## EXERCISE DESCRIPTION:
Please go through the listing below and count the lines where the string "first" appears. Answer with the number only.

SUPPLIED INFORMATION below:

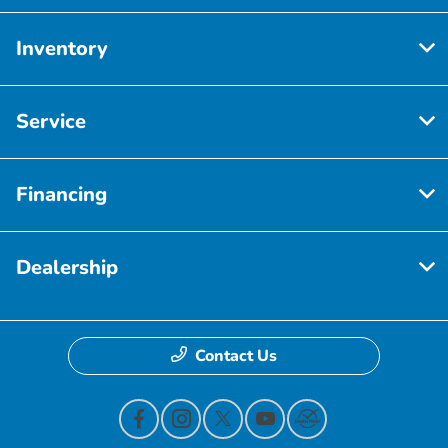
Inventory
Service
Financing
Dealership
Contact Us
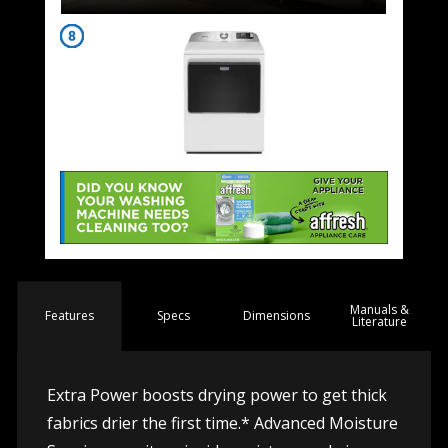
Manuals &
Spec
s
Dimensions
Features
Literature
Extra Power boosts drying power to get thick
fabrics drier the first time.* Advanced Moisture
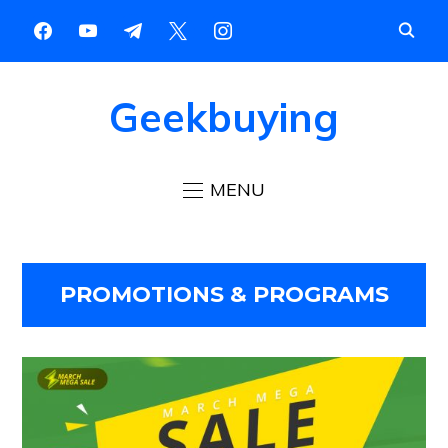
Geekbuying
MENU
PROMOTIONS & PROGRAMS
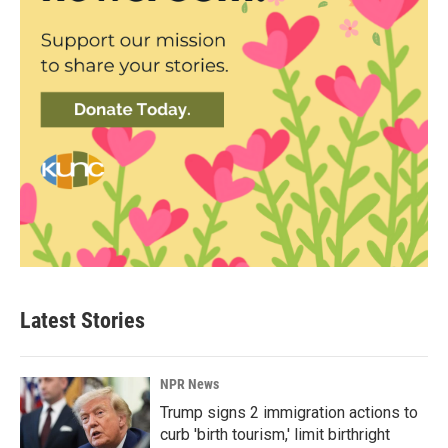
Latest Stories
NPR News
Trump signs 2 immigration actions to
curb 'birth tourism,' limit birthright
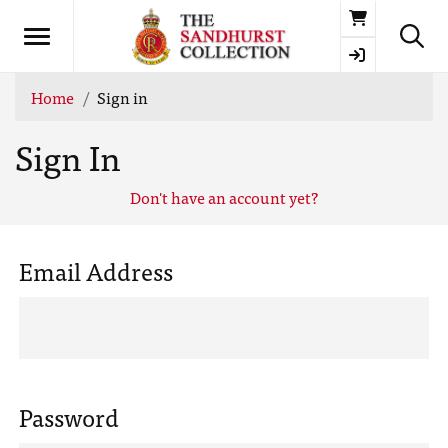
Basket
Home
Sign in
Sign In
Don't have an account yet?
Email Address
Password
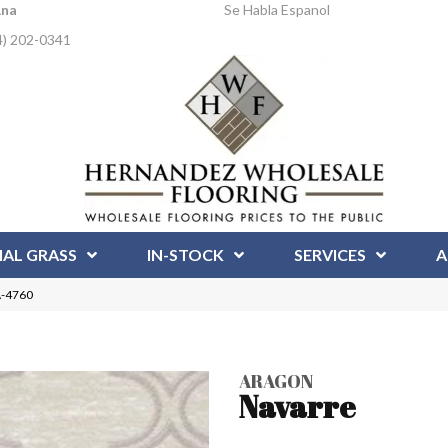
Ana
Se Habla Espanol
4) 202-0341
IAL GRASS
IN-STOCK
SERVICES
A
A-4760
ARAGON
Navarre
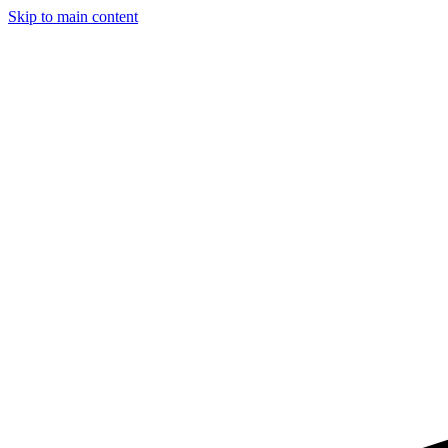
Skip to main content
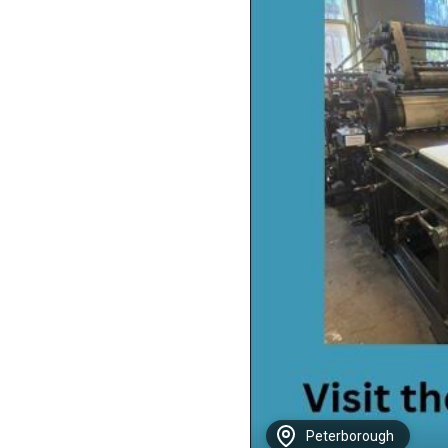
Peterborough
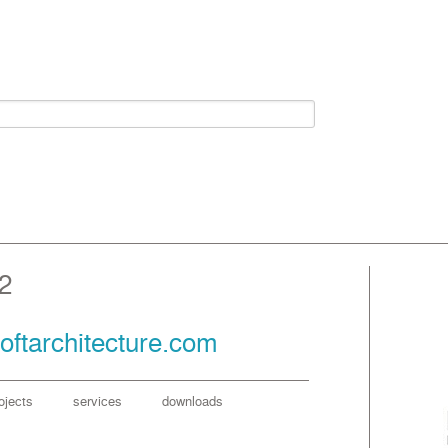
2
oftarchitecture.com
ojects
services
downloads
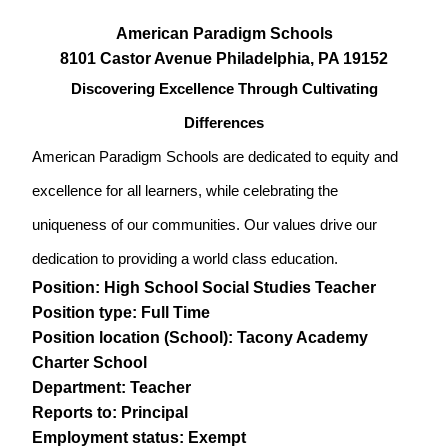
American Paradigm Schools
8101 Castor Avenue Philadelphia, PA 19152
Discovering Excellence Through Cultivating
Differences
American Paradigm Schools are dedicated to equity and
excellence for all learners, while celebrating the
uniqueness of our communities. Our values drive our
dedication to providing a world class education.
Position: High School Social Studies Teacher
Position type: Full Time
Position location (School): Tacony Academy
Charter School
Department: Teacher
Reports to: Principal
Employment status: Exempt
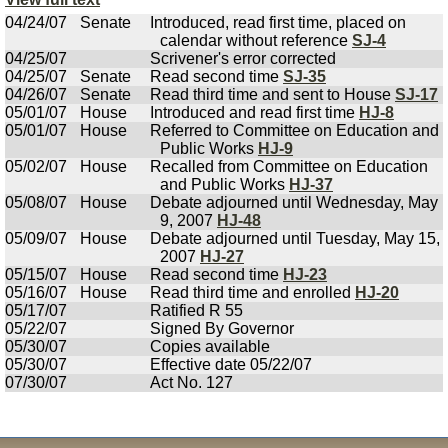
04/24/07
Senate
Introduced, read first time, placed on
calendar without reference
SJ-4
04/25/07
Scrivener's error corrected
04/25/07
Senate
Read second time
SJ-35
04/26/07
Senate
Read third time and sent to House
SJ-17
05/01/07
House
Introduced and read first time
HJ-8
05/01/07
House
Referred to Committee on Education and
Public Works
HJ-9
05/02/07
House
Recalled from Committee on Education
and Public Works
HJ-37
05/08/07
House
Debate adjourned until Wednesday, May
9, 2007
HJ-48
05/09/07
House
Debate adjourned until Tuesday, May 15,
2007
HJ-27
05/15/07
House
Read second time
HJ-23
05/16/07
House
Read third time and enrolled
HJ-20
05/17/07
Ratified R 55
05/22/07
Signed By Governor
05/30/07
Copies available
05/30/07
Effective date 05/22/07
07/30/07
Act No. 127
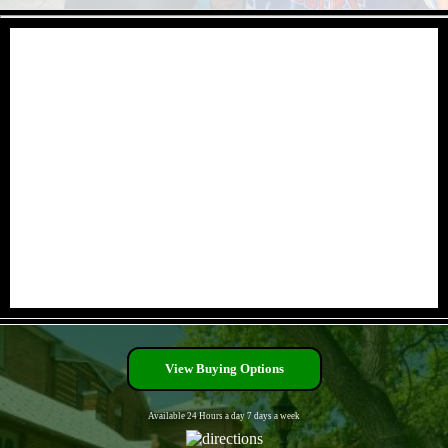
- lrkEcgIW2tFg -
- c1W9SQvW1JCg5E -
View Buying Options
Available 24 Hours a day 7 days a week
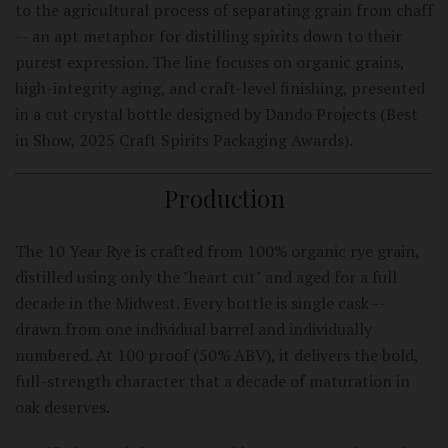
to the agricultural process of separating grain from chaff
-- an apt metaphor for distilling spirits down to their
purest expression. The line focuses on organic grains,
high-integrity aging, and craft-level finishing, presented
in a cut crystal bottle designed by Dando Projects (Best
in Show, 2025 Craft Spirits Packaging Awards).
Production
The 10 Year Rye is crafted from 100% organic rye grain,
distilled using only the "heart cut" and aged for a full
decade in the Midwest. Every bottle is single cask --
drawn from one individual barrel and individually
numbered. At 100 proof (50% ABV), it delivers the bold,
full-strength character that a decade of maturation in
oak deserves.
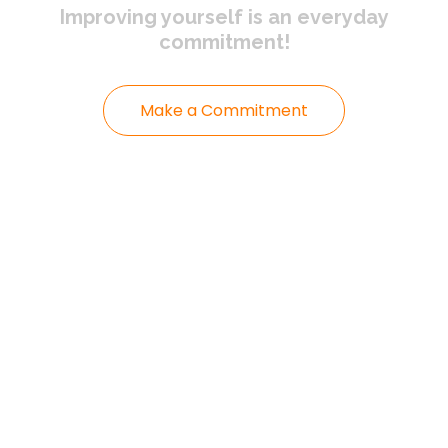
Improving yourself
is an everyday
commitment!
Make a Commitment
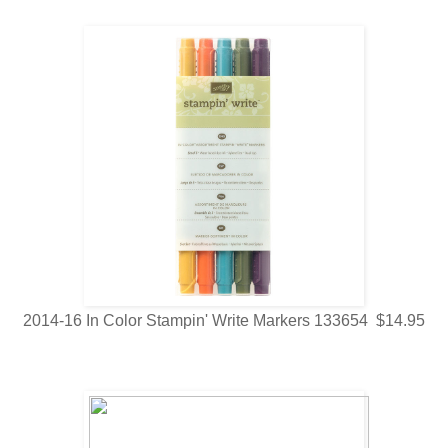
2014-16 In Color Stampin' Write Markers 133654 $14.95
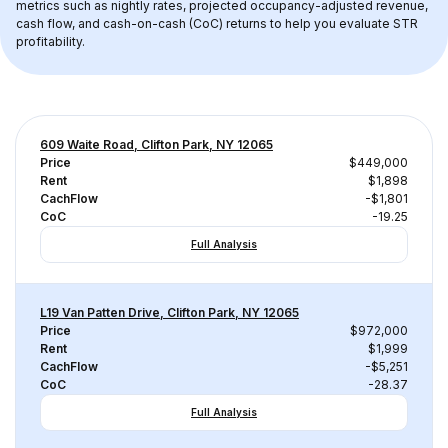
metrics such as nightly rates, projected occupancy-adjusted revenue, 
cash flow, and cash-on-cash (CoC) returns to help you evaluate STR 
profitability.
609 Waite Road, Clifton Park, NY 12065
Price
$449,000
Rent
$1,898
CachFlow
-$1,801
CoC
-19.25
Full Analysis
L19 Van Patten Drive, Clifton Park, NY 12065
Price
$972,000
Rent
$1,999
CachFlow
-$5,251
CoC
-28.37
Full Analysis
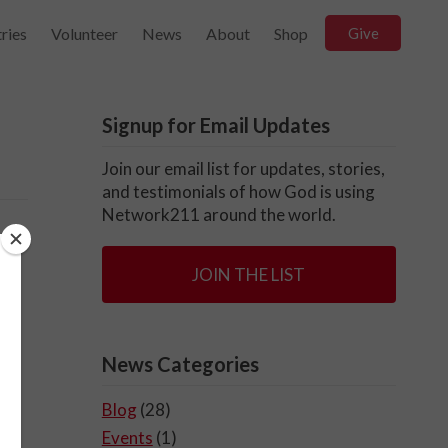
ries
Volunteer
News
About
Shop
Give
Signup for Email Updates
Join our email list for updates, stories,
and testimonials of how God is using
Network211 around the world.
t
JOIN THE LIST
in
News Categories
Blog
(28)
Events
(1)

End of SUPPLIED INFORMATION.

## TASK OUTPUT:
3